In una società dove l’immagine pubblica e il successo professionale pesano molto, il fallimento può trasformarsi in stigma. Per qualcuno, sparire appare meno doloroso che affrontare un divorzio, un licenziamento o un tracollo economico sotto gli occhi di tutti. Negli anni successivi allo scoppio della bolla economica degli anni ’90 e alla lunga stagnazione che ne è seguita, il fenomeno ha trovato terreno fertile.
Tra le cause citate compaiono anche depressione, dipendenze, fallimenti scolastici, coinvolgimenti in sette religiose o semplicemente il desiderio di isolamento. In certi casi, diventare jōhatsu è percepito come un “reset” totale: si abbandonano casa, lavoro, relazioni, a volte si cambia aspetto e si riparte da zero.
Alcuni quartieri marginali delle grandi città sono diventati rifugi informali per chi vuole confondersi. Zone popolari di Tokyo o Osaka, storicamente abitate da lavoratori giornalieri e persone ai margini, offrono anonimato, affitti bassi e lavori in nero. Qui è possibile vivere senza troppe domande, pagati in contanti, scivolando sotto i radar amministrativi.
Ma questi stessi contesti possono esporre a rischi come lo sfruttamento, il reclutamento da parte della criminalità e vite sospese senza reali prospettive. L’idea romantica della sparizione come liberazione si scontra spesso con solitudine, precarietà e paura di essere riconosciuti.
Ogni evaporazione lascia dietro di sé un vuoto. Genitori che non sanno se un figlio sia vivo, coniugi abbandonati senza spiegazioni, figli che crescono con un’assenza impossibile da decifrare.
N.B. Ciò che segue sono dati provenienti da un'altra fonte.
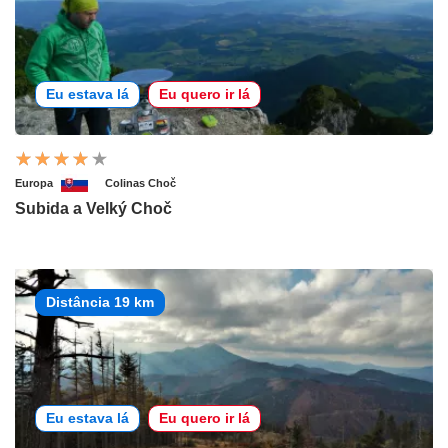
Eu estava lá
Eu quero ir lá
Europa
Colinas Choč
Subida a Velký Choč
Distância 19 km
Eu estava lá
Eu quero ir lá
Per chi rimane, la sparizione è una ferita che non ha un vero lutto né una vera chiusura.
Intorno a queste assenze si è sviluppata anche un’altra industria: quella degli investigatori privati incaricati di rintracciare gli scomparsi. Due mercati paralleli che prosperano sullo stesso terreno fragile, formato da persone che cercano di sparire e altre che cercano di ritrovarle.
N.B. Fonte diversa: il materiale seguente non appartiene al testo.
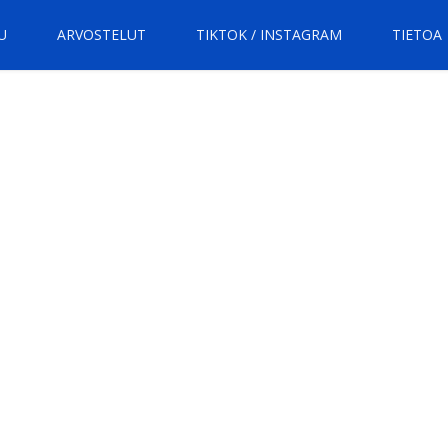
U
ARVOSTELUT
TIKTOK / INSTAGRAM
TIETOA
Sebbene casi di sparizione volontaria esistano ovunque, in Giappone il fenomeno ha assunto una forma riconoscibile e un nome preciso. Non a caso è entrato nell’immaginario collettivo già negli anni ’60, quando cinema e media iniziarono a raccontare storie di persone svanite nel nulla.
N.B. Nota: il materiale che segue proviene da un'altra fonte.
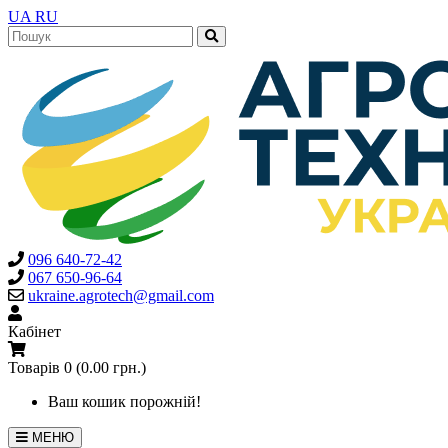
UA
RU
096 640-72-42
067 650-96-64
ukraine.agrotech@gmail.com
Кабінет
Товарів 0 (0.00 грн.)
Ваш кошик порожній!
МЕНЮ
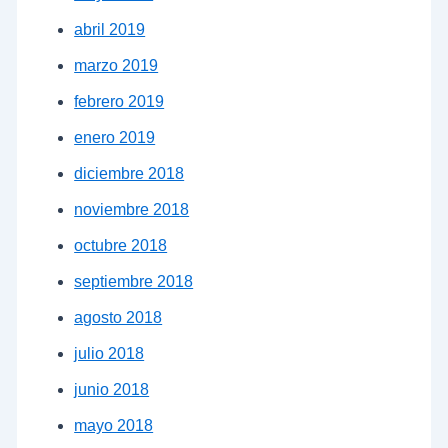
abril 2019
marzo 2019
febrero 2019
enero 2019
diciembre 2018
noviembre 2018
octubre 2018
septiembre 2018
agosto 2018
julio 2018
junio 2018
mayo 2018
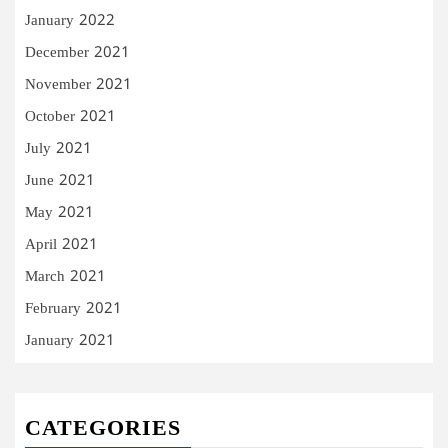
January 2022
December 2021
November 2021
October 2021
July 2021
June 2021
May 2021
April 2021
March 2021
February 2021
January 2021
CATEGORIES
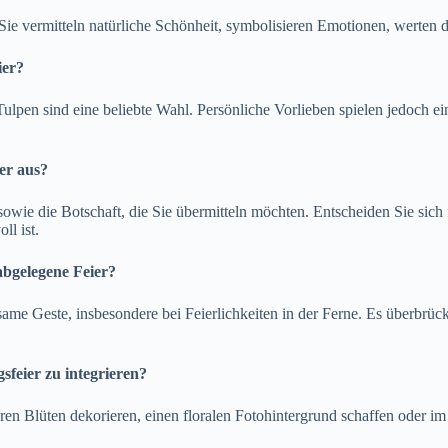
ie vermitteln natürliche Schönheit, symbolisieren Emotionen, werten 
ier?
ulpen sind eine beliebte Wahl. Persönliche Vorlieben spielen jedoch 
er aus?
owie die Botschaft, die Sie übermitteln möchten. Entscheiden Sie sic
ll ist.
abgelegene Feier?
me Geste, insbesondere bei Feierlichkeiten in der Ferne. Es überbrüc
sfeier zu integrieren?
en Blüten dekorieren, einen floralen Fotohintergrund schaffen oder i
Dinamiche simili stanno emergendo anche in altre società ad alta pressione competitiva dell’Asia orientale, e i temi della fuga dall’identità e dal giudizio sociale compaiono sempre più spesso in film e romanzi contemporanei. Un po’ come accaduto per gli hikikomori, nato in Giappone e poi arrivato anche in Occidente.
I jōhatsu sono il sintomo della fatica di vivere in sistemi dove la performance sembra definire il valore di una persona, e per alcuni, evaporare diventa l’unico modo per sottrarsi a un giudizio avvertito come definitivo. Non solo fuga, ma richiesta silenziosa di una vita che, almeno per un po’, non chieda di essere all’altezza di nulla.